That aside it seems similar to bug 99027 ? Admittedly I've got limited experience with !Xorg so if you think any of my analysis is off please shout.
Comment 3 Pierre Ossman 2017-03-01 12:17:36 UTC
Bug 99027 looks like it's the same thing, but I don't agree with NOTOURBUG. The segfault might be GTK+'s fault, but the fact that Mesa 12 was quite content with Xvfb/Xvnc/x2go and Mesa 13 isn't means more justification is needed as to why it isn't an issue with Mesa.
Comment 4 Emil Velikov 2017-03-01 12:56:17 UTC
(In reply to Pierre Ossman from comment #3)
> Bug 99027 looks like it's the same thing, but I don't agree with NOTOURBUG.
> The segfault might be GTK+'s fault, but the fact that Mesa 12 was quite
> content with Xvfb/Xvnc/x2go and Mesa 13 isn't means more justification is
> needed as to why it isn't an issue with Mesa.

Feel free to follow/repeat the debugging and confirm if things are/were broken forever and nobody noticed or there's something subtle that I've missed.

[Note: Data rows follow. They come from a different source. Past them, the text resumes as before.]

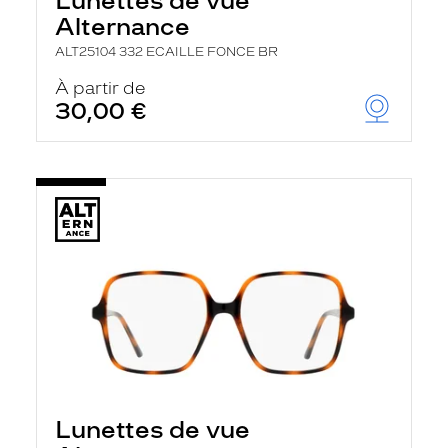
Lunettes de vue
Alternance
ALT25104 332 ECAILLE FONCE BR
À partir de
30,00 €
Lunettes de vue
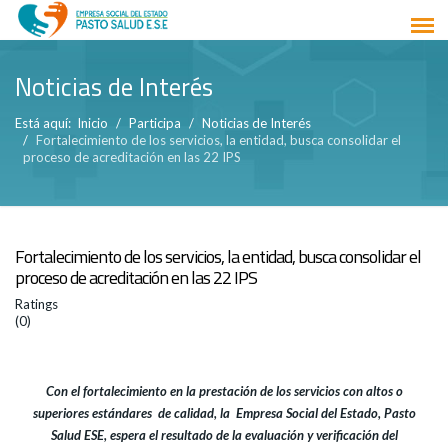
Noticias de Interés
Está aquí:
Inicio
Participa
Noticias de Interés
Fortalecimiento de los servicios, la entidad, busca consolidar el
proceso de acreditación en las 22 IPS
Fortalecimiento de los servicios, la entidad, busca consolidar el
proceso de acreditación en las 22 IPS
Ratings
(0)
Con el fortalecimiento en la prestación de los servicios con altos o
superiores estándares de calidad, la Empresa Social del Estado, Pasto
Salud ESE, espera el resultado de la evaluación y verificación del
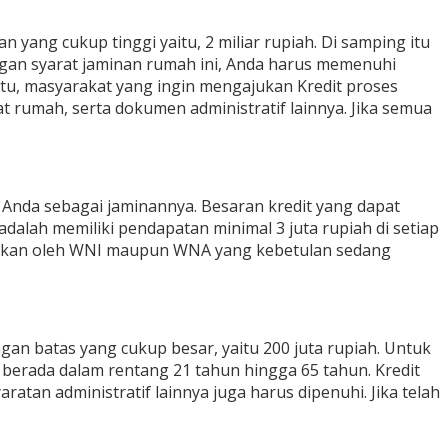
yang cukup tinggi yaitu, 2 miliar rupiah. Di samping itu
gan syarat jaminan rumah ini, Anda harus memenuhi
 itu, masyarakat yang ingin mengajukan Kredit proses
t rumah, serta dokumen administratif lainnya. Jika semua
nda sebagai jaminannya. Besaran kredit yang dapat
dalah memiliki pendapatan minimal 3 juta rupiah di setiap
diajukan oleh WNI maupun WNA yang kebetulan sedang
an batas yang cukup besar, yaitu 200 juta rupiah. Untuk
 berada dalam rentang 21 tahun hingga 65 tahun. Kredit
atan administratif lainnya juga harus dipenuhi. Jika telah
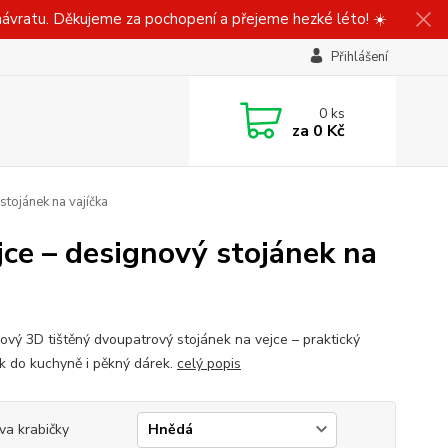
ávratu. Děkujeme za pochopení a přejeme hezké léto! ☀️
Přihlášení
0
ks
za
0 Kč
stojánek na vajíčka
jce – designový stojánek na
ový 3D tištěný dvoupatrový stojánek na vejce – praktický
k do kuchyně i pěkný dárek.
celý popis
va krabičky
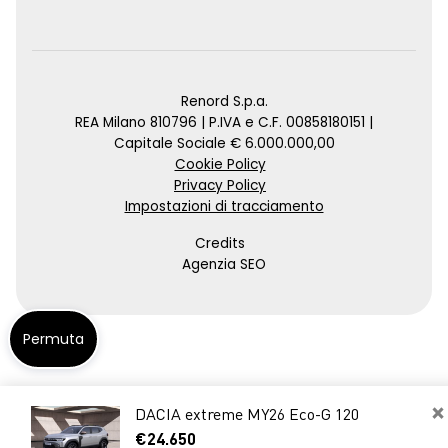
Renord S.p.a.
REA Milano 810796 | P.IVA e C.F. 00858180151 |
Capitale Sociale € 6.000.000,00
Cookie Policy
Privacy Policy
Impostazioni di tracciamento
Credits
Agenzia SEO
Permuta
×
DACIA extreme MY26 Eco-G 120
€24.650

I won't be able to take a look in the next few days at least :-\
Comment 5 Pierre Ossman 2017-03-03 08:34:41 UTC
The analysis on bug 99027 seems to be only about why it is crashing, and not why Mesa has changed its requirements on the X server. There is some talk about 8 bit depth, but the issue occurs on standard bit depths as well.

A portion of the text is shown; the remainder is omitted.